Why does President Xi like these sorts of applications? Because they can track what happens. If the Chinese state can ‘peer into’ what its citizens and businesses are doing at the transaction level it hardens its already mighty control. Rremember that the Great Firewall of China is a mechanism to ‘protect’ Chinese citizens from all the evils and temptations they might learn elsewhere – like wanting choice.
Axios also describes how “The PBoC is working on a ‘Central Bank Digital Currency’, an effort to move China — already largely cashless in big cities — even further away from traditional currency. … This currency would allow the PBoC to track transactions. “But it’s not like a credit card where a lot of different parties have access to the data,” says Martin Chorzempa of the Peterson Institute of International Economics. “This would limit the traceability to certain individuals,” meaning the government.”

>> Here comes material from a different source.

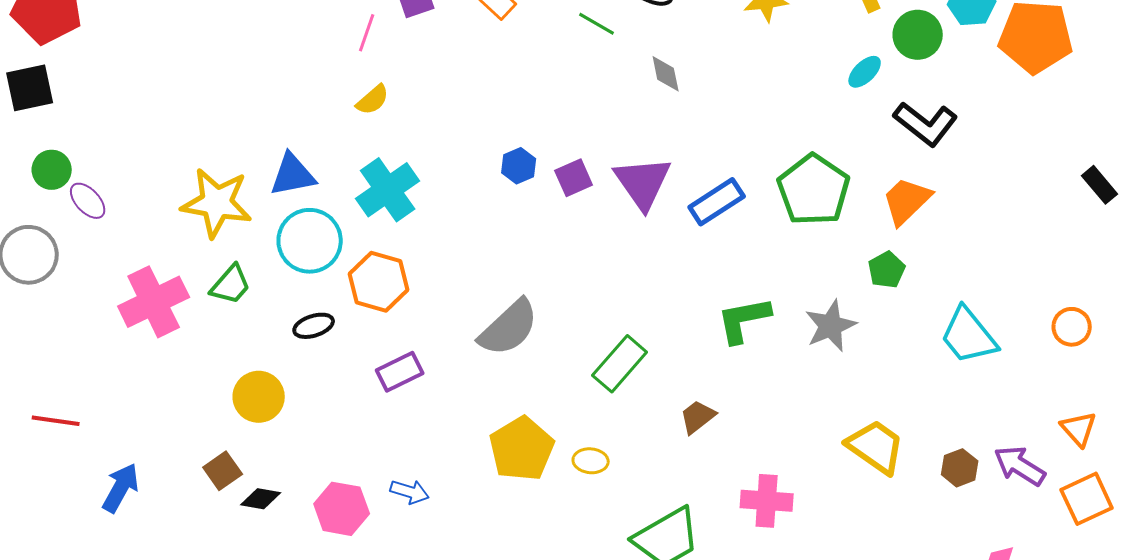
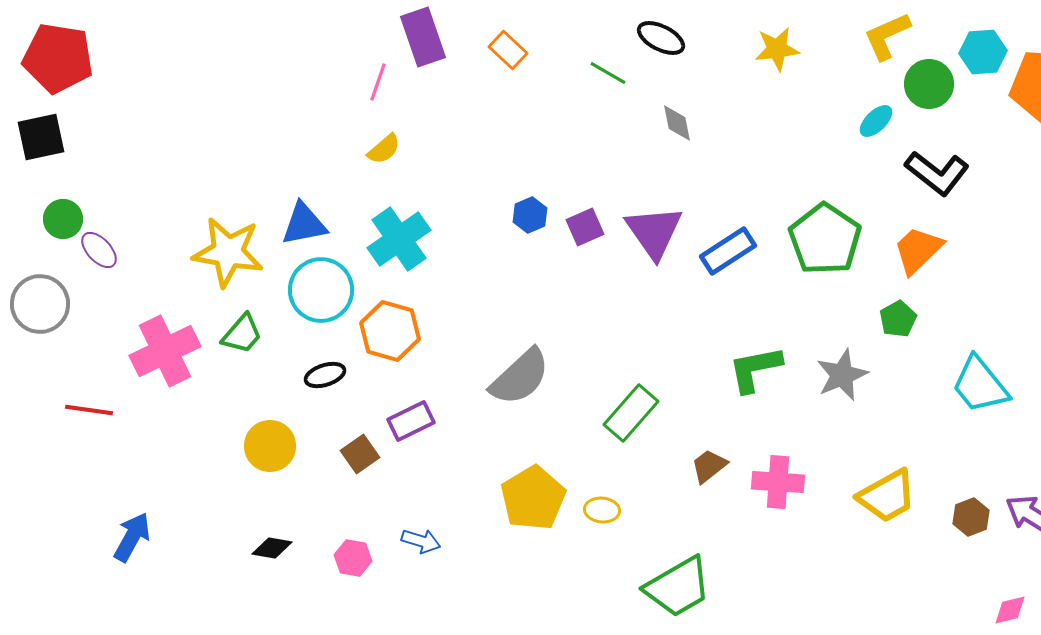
red line: (56, 421) -> (89, 410), moved
yellow trapezoid: (876, 447) -> (887, 496), turned 116
brown square: (223, 471) -> (360, 454), moved
pink cross: (767, 501) -> (778, 482), moved
pink hexagon: (342, 509) -> (353, 558), size x0.7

Enterprise Times: what does this mean
That China likes blockchain is not in doubt. It is throwing official resources behind blockchain developments as well as encouraging businesses to invest and innovate. President Xi’s hope is China will outdo others, both within China and as an external point of leverage.
The comparison to telecomms, and especially 4G and 5G cellular networks, is instructive. China sees these as having strategic value, beyond communications and manufacturing. They deal with data. That data is valuable to the state. Blockchain technologies (and AI) possess the same attractions.
The challenge of the rest of the world will be to out-innovate China (prevention, as usual, is a lost cause). This demands investment in realistic blockchain initiatives, and an admission that unregulated Bitcoin/cryptocurrency investing – however principled the anonymity objectives – are little more than a waste of energy in the pursuit of fool’s gold.